━━━ Supplied data ━━━

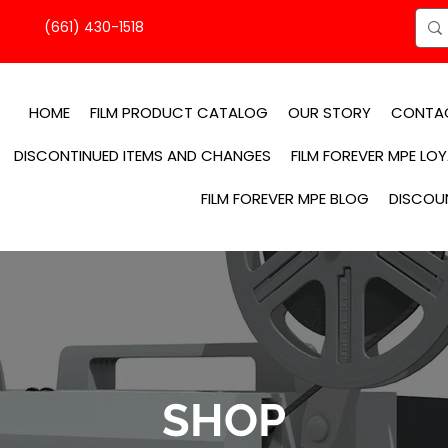
(661) 430-1518
HOME
FILM PRODUCT CATALOG
OUR STORY
CONTA
DISCONTINUED ITEMS AND CHANGES
FILM FOREVER MPE LO
FILM FOREVER MPE BLOG
DISCOU
SHOP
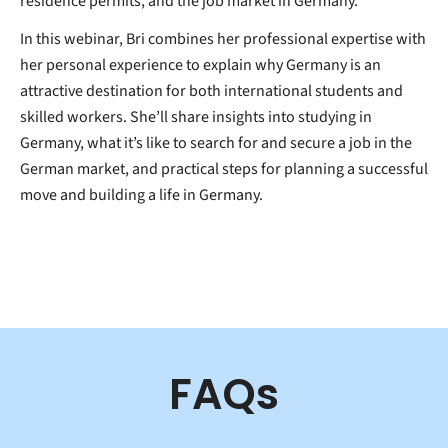
residence permits, and the job market in Germany.
In this webinar, Bri combines her professional expertise with
her personal experience to explain why Germany is an
attractive destination for both international students and
skilled workers. She’ll share insights into studying in
Germany, what it’s like to search for and secure a job in the
German market, and practical steps for planning a successful
move and building a life in Germany.
FAQs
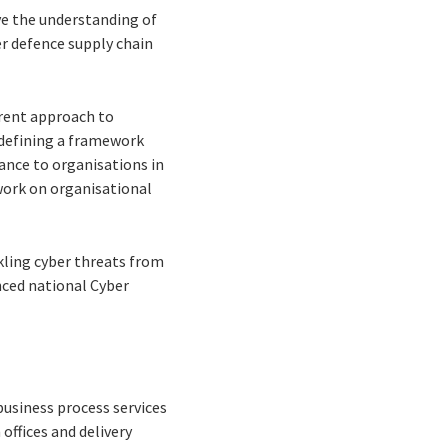
ve the understanding of
der defence supply chain
erent approach to
 defining a framework
ance to organisations in
work on organisational
kling cyber threats from
nced national Cyber
business process services
offices and delivery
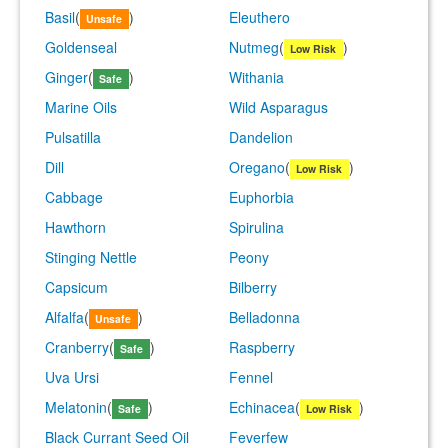
Basil
(
)
Eleuthero
Unsafe
Goldenseal
Nutmeg
(
)
Low Risk
Ginger
(
)
Withania
Safe
Marine Oils
Wild Asparagus
Pulsatilla
Dandelion
Dill
Oregano
(
)
Low Risk
Cabbage
Euphorbia
Hawthorn
Spirulina
Stinging Nettle
Peony
Capsicum
Bilberry
Alfalfa
(
)
Belladonna
Unsafe
Cranberry
(
)
Raspberry
Safe
Uva Ursi
Fennel
Melatonin
(
)
Echinacea
(
)
Safe
Low Risk
Black Currant Seed Oil
Feverfew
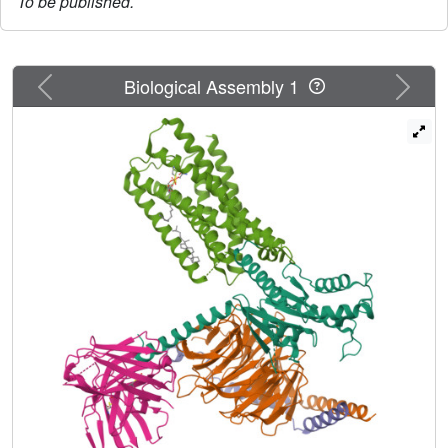
To be published.
Previous
Next
Biological Assembly 1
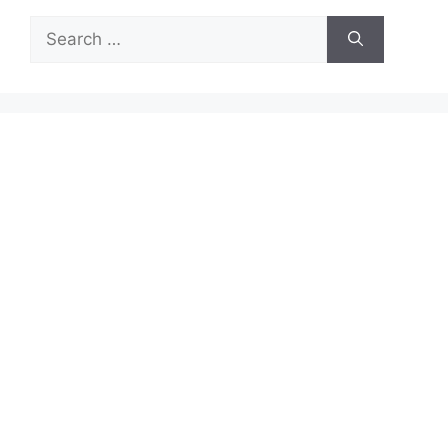
Search
for:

━━━

The lines from the one containing "defining a framework" through the last line of the records are what you should copy, word for word and nothing else, with pictures left out.

> [Exercise solution]:
 defining a framework
ance to organisations in
work on organisational
kling cyber threats from
nced national Cyber
business process services
offices and delivery
Basil
(
)
Eleuthero
Unsafe
Goldenseal
Nutmeg
(
)
Low Risk
Ginger
(
)
Withania
Safe
Marine Oils
Wild Asparagus
Pulsatilla
Dandelion
Dill
Oregano
(
)
Low Risk
Cabbage
Euphorbia
Hawthorn
Spirulina
Stinging Nettle
Peony
Capsicum
Bilberry
Alfalfa
(
)
Belladonna
Unsafe
Cranberry
(
)
Raspberry
Safe
Uva Ursi
Fennel
Melatonin
(
)
Echinacea
(
)
Safe
Low Risk
Black Currant Seed Oil
Feverfew
To be published.
Previous
Next
Biological Assembly 1
Search
for:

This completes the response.